Retype the entries exactly; omit all pictures.

[Saved data entries]
[Start of Attachment]
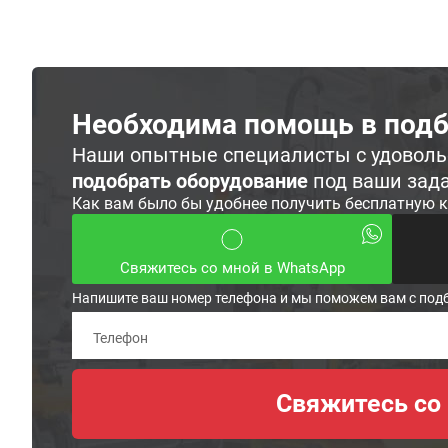
Необходима помощь в подб
Наши опытные специалисты с удовол
подобрать оборудование
под ваши зад
Как вам было бы удобнее получить бесплатную 
Свяжитесь со мной в WhatsApp
Напишите ваш номер телефона и мы поможем вам с под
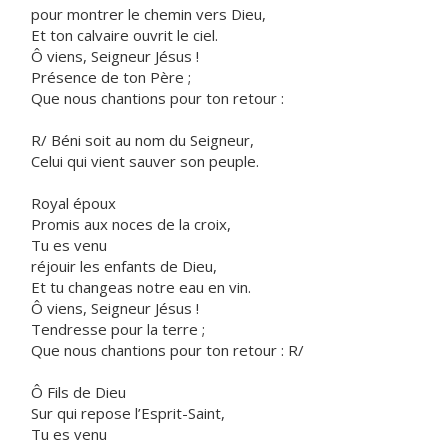
pour montrer le chemin vers Dieu,
Et ton calvaire ouvrit le ciel.
Ô viens, Seigneur Jésus !
Présence de ton Père ;
Que nous chantions pour ton retour :
R/ Béni soit au nom du Seigneur,
Celui qui vient sauver son peuple.
Royal époux
Promis aux noces de la croix,
Tu es venu
réjouir les enfants de Dieu,
Et tu changeas notre eau en vin.
Ô viens, Seigneur Jésus !
Tendresse pour la terre ;
Que nous chantions pour ton retour : R/
Ô Fils de Dieu
Sur qui repose l’Esprit-Saint,
Tu es venu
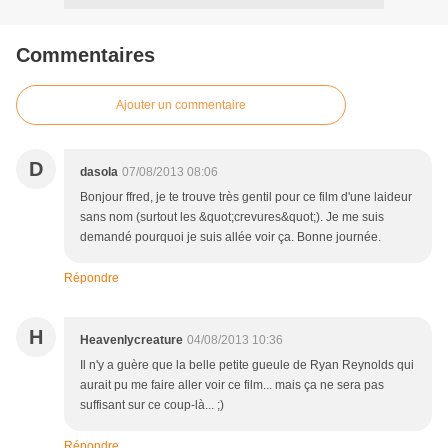
Commentaires
Ajouter un commentaire
D
dasola
07/08/2013 08:06
Bonjour ffred, je te trouve très gentil pour ce film d'une laideur
sans nom (surtout les &quot;crevures&quot;). Je me suis
demandé pourquoi je suis allée voir ça. Bonne journée.
Répondre
H
Heavenlycreature
04/08/2013 10:36
Il n'y a guère que la belle petite gueule de Ryan Reynolds qui
aurait pu me faire aller voir ce film... mais ça ne sera pas
suffisant sur ce coup-là... ;)
Répondre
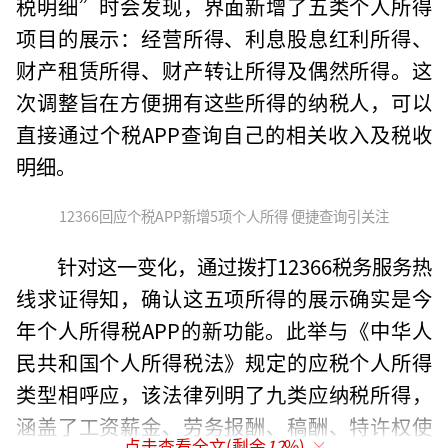
税明细”时会发现，界面新增了五类个人所得
项目的展示：经营所得、利息股息红利所得、
财产租赁所得、财产转让所得及偶然所得。这
次调整旨在方便拥有这些所得的纳税人，可以
直接通过个税APP查询自己的相关收入及税收
明细。
12366回应个税APP新增5项个人所得 便捷查询引关注
针对这一变化，通过拨打12366税务服务热
线求证得知，确认这五项所得的展示确实是今
年个人所得税APP的新功能。此举与《中华人
民共和国个人所得税法》规定的应税个人所得
类型相呼应，该法律列明了九类应纳税所得，
涵盖了工资薪金、劳务报酬、稿酬、特许权使
点击查看全文(剩余
12
%)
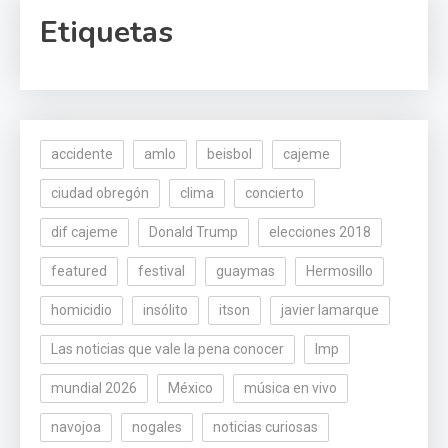
Etiquetas
accidente
amlo
beisbol
cajeme
ciudad obregón
clima
concierto
dif cajeme
Donald Trump
elecciones 2018
featured
festival
guaymas
Hermosillo
homicidio
insólito
itson
javier lamarque
Las noticias que vale la pena conocer
lmp
mundial 2026
México
música en vivo
navojoa
nogales
noticias curiosas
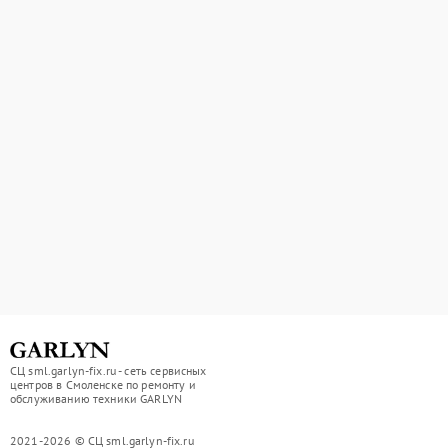
СЦ sml.garlyn-fix.ru - сеть сервисных
центров в Смоленске по ремонту и
обслуживанию техники GARLYN
2021-2026 © СЦ sml.garlyn-fix.ru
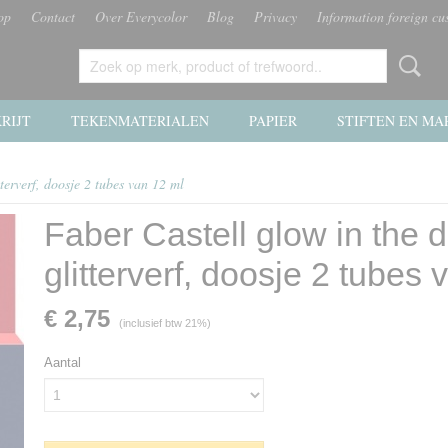
op
Contact
Over Everycolor
Blog
Privacy
Information foreign cu
RIJT
TEKENMATERIALEN
PAPIER
STIFTEN EN MA
tterverf, doosje 2 tubes van 12 ml
Faber Castell glow in the 
glitterverf, doosje 2 tubes
€ 2,75
(inclusief btw 21%)
Aantal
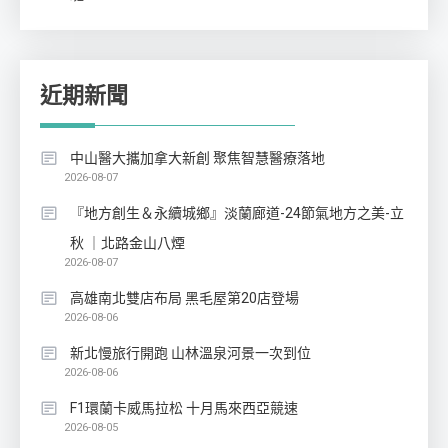
近期新聞
中山醫大攜加拿大新創 聚焦智慧醫療落地
2026-08-07
『地方創生＆永續城鄉』淡蘭廊道-24節氣地方之美-立
秋 ｜北路金山八煙
2026-08-07
高雄南北雙店布局 黑毛屋第20店登場
2026-08-06
新北慢旅行開跑 山林溫泉河景一次到位
2026-08-06
F1環蘭卡威馬拉松 十月馬來西亞競速
2026-08-05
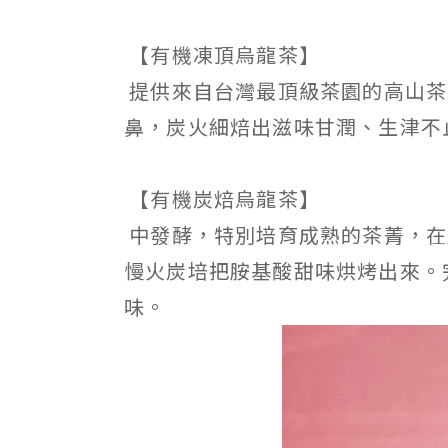
【有機凍頂烏龍茶】
提供來自台灣最頂級茶園的高山茶
鼻，炭火細焙出滋味甘潤、生津不
【有機炭焙烏龍茶】
中發酵，特別培育成熟的茶菁，在
慢火炭培把胺基酸甜味烘烤出來。
味。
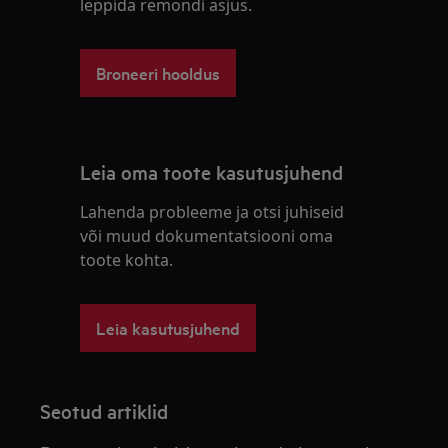
leppida remondi asjus.
Broneeri hooldus
Leia oma toote kasutusjuhend
Lahenda probleeme ja otsi juhiseid
või muud dokumentatsiooni oma
toote kohta.
Leia kasutusjuhend
Seotud artiklid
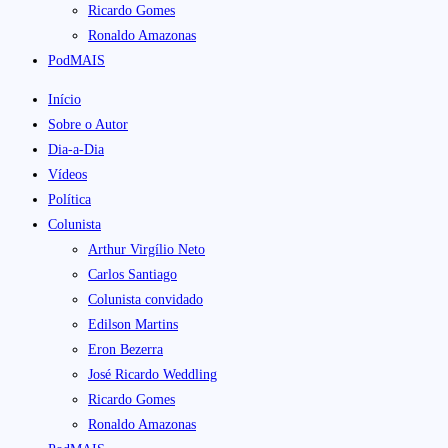
Ricardo Gomes
Ronaldo Amazonas
PodMAIS
Início
Sobre o Autor
Dia-a-Dia
Vídeos
Política
Colunista
Arthur Virgílio Neto
Carlos Santiago
Colunista convidado
Edilson Martins
Eron Bezerra
José Ricardo Weddling
Ricardo Gomes
Ronaldo Amazonas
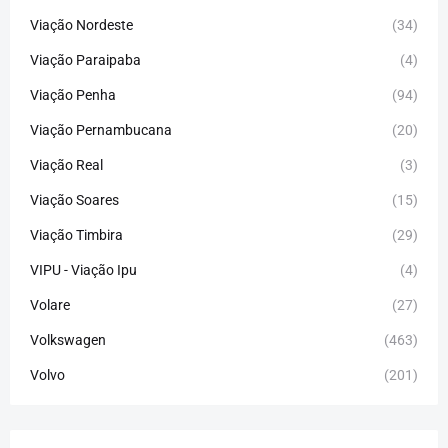
Viação Nordeste
(34)
Viação Paraipaba
(4)
Viação Penha
(94)
Viação Pernambucana
(20)
Viação Real
(3)
Viação Soares
(15)
Viação Timbira
(29)
VIPU - Viação Ipu
(4)
Volare
(27)
Volkswagen
(463)
Volvo
(201)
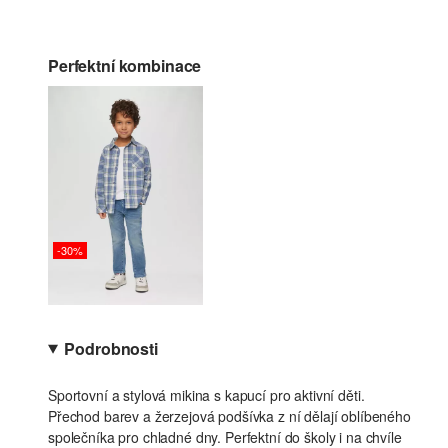
Perfektní kombinace
-30%
Podrobnosti
Sportovní a stylová mikina s kapucí pro aktivní děti.
Přechod barev a žerzejová podšívka z ní dělají oblíbeného
společníka pro chladné dny. Perfektní do školy i na chvíle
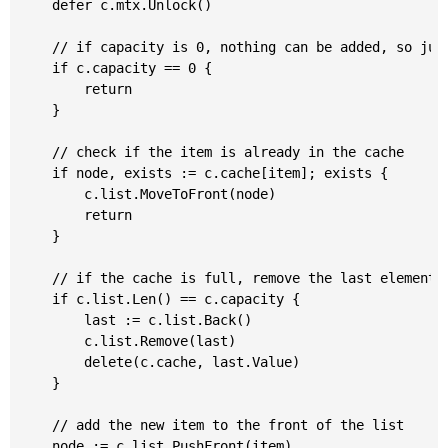
	defer c.mtx.Unlock()

	// if capacity is 0, nothing can be added, so just return

	if c.capacity == 0 {

		return

	}

	// check if the item is already in the cache

	if node, exists := c.cache[item]; exists {

		c.list.MoveToFront(node)

		return

	}

	// if the cache is full, remove the last element

	if c.list.Len() == c.capacity {

		last := c.list.Back()

		c.list.Remove(last)

		delete(c.cache, last.Value)

	}

	// add the new item to the front of the list

	node := c.list.PushFront(item)
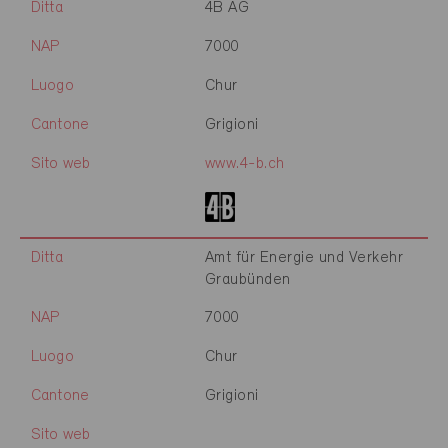
Ditta
4B AG
NAP
7000
Luogo
Chur
Cantone
Grigioni
Sito web
www.4-b.ch
Ditta
Amt für Energie und Verkehr
Graubünden
NAP
7000
Luogo
Chur
Cantone
Grigioni
Sito web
[End of Attachment]
Result of the task =
Необходима помощь в подб
Наши опытные специалисты с удовол
подобрать оборудование
под ваши зад
Как вам было бы удобнее получить бесплатную 
Свяжитесь со мной в WhatsApp
Напишите ваш номер телефона и мы поможем вам с под
pour montrer le chemin vers Dieu,
Et ton calvaire ouvrit le ciel.
Ô viens, Seigneur Jésus !
Présence de ton Père ;
Que nous chantions pour ton retour :
R/ Béni soit au nom du Seigneur,
Celui qui vient sauver son peuple.
Royal époux
Promis aux noces de la croix,
Tu es venu
réjouir les enfants de Dieu,
Et tu changeas notre eau en vin.
Ô viens, Seigneur Jésus !
Tendresse pour la terre ;
Que nous chantions pour ton retour : R/
Ô Fils de Dieu
Sur qui repose l’Esprit-Saint,
Tu es venu
Commentaires
Ajouter un commentaire
D
dasola
07/08/2013 08:06
Bonjour ffred, je te trouve très gentil pour ce film d'une laideur
sans nom (surtout les &quot;crevures&quot;). Je me suis
demandé pourquoi je suis allée voir ça. Bonne journée.
Répondre
H
Heavenlycreature
04/08/2013 10:36
Il n'y a guère que la belle petite gueule de Ryan Reynolds qui
aurait pu me faire aller voir ce film... mais ça ne sera pas
suffisant sur ce coup-là... ;)
Répondre
税明细”时会发现，界面新增了五类个人所得
项目的展示：经营所得、利息股息红利所得、
财产租赁所得、财产转让所得及偶然所得。这
次调整旨在方便拥有这些所得的纳税人，可以
直接通过个税APP查询自己的相关收入及税收
明细。
12366回应个税APP新增5项个人所得 便捷查询引关注
针对这一变化，通过拨打12366税务服务热
线求证得知，确认这五项所得的展示确实是今
年个人所得税APP的新功能。此举与《中华人
民共和国个人所得税法》规定的应税个人所得
类型相呼应，该法律列明了九类应纳税所得，
涵盖了工资薪金、劳务报酬、稿酬、特许权使
点击查看全文(剩余
12
%)
Etiquetas
accidente
amlo
beisbol
cajeme
ciudad obregón
clima
concierto
dif cajeme
Donald Trump
elecciones 2018
featured
festival
guaymas
Hermosillo
homicidio
insólito
itson
javier lamarque
Las noticias que vale la pena conocer
lmp
mundial 2026
México
música en vivo
navojoa
nogales
noticias curiosas
СЦ sml.garlyn-fix.ru - сеть сервисных
центров в Смоленске по ремонту и
обслуживанию техники GARLYN
2021-2026 © СЦ sml.garlyn-fix.ru
op
Contact
Over Everycolor
Blog
Privacy
Information foreign cu
RIJT
TEKENMATERIALEN
PAPIER
STIFTEN EN MA
tterverf, doosje 2 tubes van 12 ml
Faber Castell glow in the 
glitterverf, doosje 2 tubes
€ 2,75
(inclusief btw 21%)
Aantal
近期新聞
中山醫大攜加拿大新創 聚焦智慧醫療落地
2026-08-07
『地方創生＆永續城鄉』淡蘭廊道-24節氣地方之美-立
秋 ｜北路金山八煙
2026-08-07
高雄南北雙店布局 黑毛屋第20店登場
2026-08-06
新北慢旅行開跑 山林溫泉河景一次到位
2026-08-06
F1環蘭卡威馬拉松 十月馬來西亞競速
2026-08-05
【有機凍頂烏龍茶】
提供來自台灣最頂級茶園的高山茶
鼻，炭火細焙出滋味甘潤、生津不
【有機炭焙烏龍茶】
中發酵，特別培育成熟的茶菁，在
慢火炭培把胺基酸甜味烘烤出來。
味。
leppida remondi asjus.
Broneeri hooldus
Leia oma toote kasutusjuhend
Lahenda probleeme ja otsi juhiseid
või muud dokumentatsiooni oma
toote kohta.
Leia kasutusjuhend
Seotud artiklid
Ricardo Gomes
Ronaldo Amazonas
PodMAIS
Início
Sobre o Autor
Dia-a-Dia
Vídeos
Política
Colunista
Arthur Virgílio Neto
Carlos Santiago
Colunista convidado
Edilson Martins
Eron Bezerra
José Ricardo Weddling
Ricardo Gomes
Ronaldo Amazonas
Viação Nordeste
(34)
Viação Paraipaba
(4)
Viação Penha
(94)
Viação Pernambucana
(20)
Viação Real
(3)
Viação Soares
(15)
Viação Timbira
(29)
VIPU - Viação Ipu
(4)
Volare
(27)
Volkswagen
(463)
Volvo
(201)
Perfektní kombinace
-30%
Podrobnosti
Sportovní a stylová mikina s kapucí pro aktivní děti.
Přechod barev a žerzejová podšívka z ní dělají oblíbeného
společníka pro chladné dny. Perfektní do školy i na chvíle
	defer c.mtx.Unlock()

	// if capacity is 0, nothing can be added, so just return

	if c.capacity == 0 {

		return

	}

	// check if the item is already in the cache

	if node, exists := c.cache[item]; exists {

		c.list.MoveToFront(node)

		return

	}

	// if the cache is full, remove the last element

	if c.list.Len() == c.capacity {

		last := c.list.Back()

		c.list.Remove(last)

		delete(c.cache, last.Value)

	}

	// add the new item to the front of the list

	node := c.list.PushFront(item)
Ditta
4B AG
NAP
7000
Luogo
Chur
Cantone
Grigioni
Sito web
www.4-b.ch
Ditta
Amt für Energie und Verkehr
Graubünden
NAP
7000
Luogo
Chur
Cantone
Grigioni
Sito web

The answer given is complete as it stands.